Provided information:
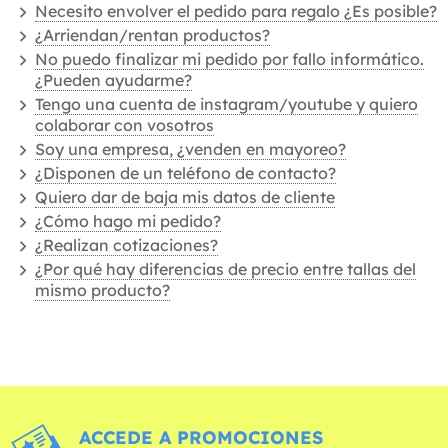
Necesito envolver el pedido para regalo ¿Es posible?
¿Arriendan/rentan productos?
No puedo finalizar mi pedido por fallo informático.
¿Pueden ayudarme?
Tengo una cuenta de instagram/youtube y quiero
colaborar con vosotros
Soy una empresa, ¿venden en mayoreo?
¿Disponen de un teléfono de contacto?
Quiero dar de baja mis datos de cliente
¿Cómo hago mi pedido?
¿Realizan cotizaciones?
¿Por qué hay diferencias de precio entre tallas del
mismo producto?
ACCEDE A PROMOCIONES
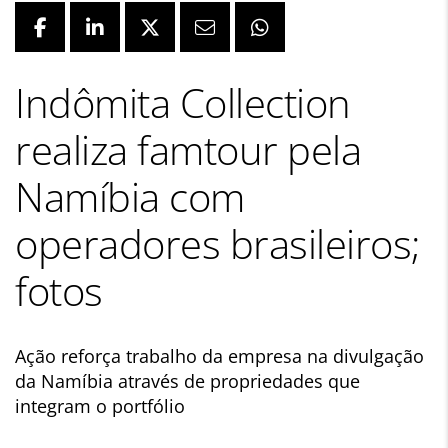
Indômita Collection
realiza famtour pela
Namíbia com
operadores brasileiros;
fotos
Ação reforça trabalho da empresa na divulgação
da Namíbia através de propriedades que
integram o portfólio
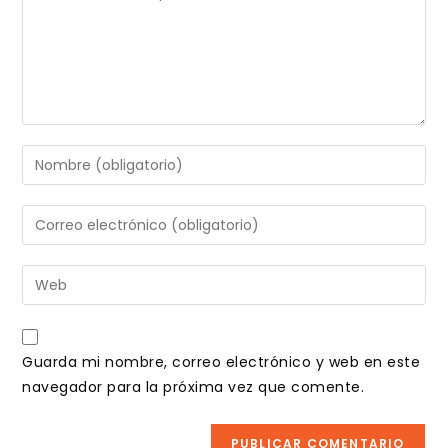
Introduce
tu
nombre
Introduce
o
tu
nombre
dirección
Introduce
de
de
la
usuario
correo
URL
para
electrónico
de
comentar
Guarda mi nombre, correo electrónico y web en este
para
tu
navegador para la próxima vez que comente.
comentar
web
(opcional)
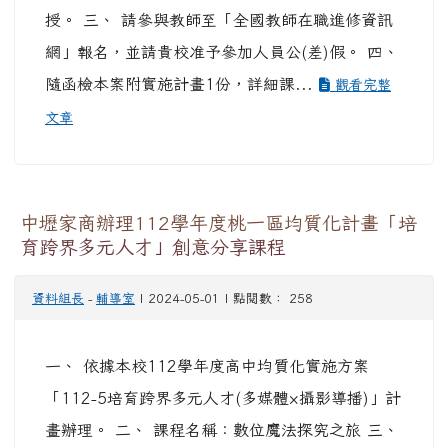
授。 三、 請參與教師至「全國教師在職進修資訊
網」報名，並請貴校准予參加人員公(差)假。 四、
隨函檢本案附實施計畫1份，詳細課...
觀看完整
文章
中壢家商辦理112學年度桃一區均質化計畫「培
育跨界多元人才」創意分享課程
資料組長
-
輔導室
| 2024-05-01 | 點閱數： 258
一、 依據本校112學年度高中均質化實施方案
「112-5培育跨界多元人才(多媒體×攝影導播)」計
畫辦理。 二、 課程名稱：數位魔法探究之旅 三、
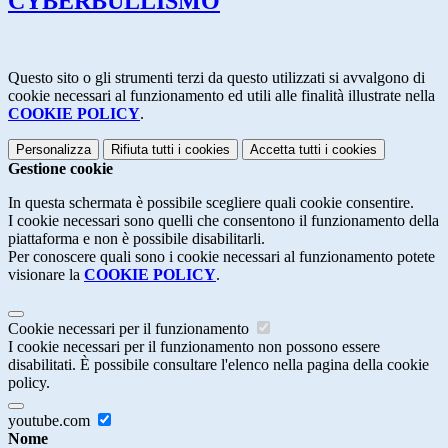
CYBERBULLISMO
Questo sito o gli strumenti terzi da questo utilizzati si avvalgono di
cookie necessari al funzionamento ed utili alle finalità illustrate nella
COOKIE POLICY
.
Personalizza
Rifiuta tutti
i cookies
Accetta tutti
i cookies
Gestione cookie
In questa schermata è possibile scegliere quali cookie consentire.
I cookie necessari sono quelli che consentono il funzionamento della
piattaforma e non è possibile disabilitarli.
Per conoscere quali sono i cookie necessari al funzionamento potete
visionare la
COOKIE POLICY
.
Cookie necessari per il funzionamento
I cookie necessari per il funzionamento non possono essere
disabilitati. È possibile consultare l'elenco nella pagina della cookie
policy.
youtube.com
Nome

Problem description: Each line containing "quali" belongs in the answer; pick these out of the material and copy them.

Your solution:
In questa schermata è possibile scegliere quali cookie consentire.
Per conoscere quali sono i cookie necessari al funzionamento potete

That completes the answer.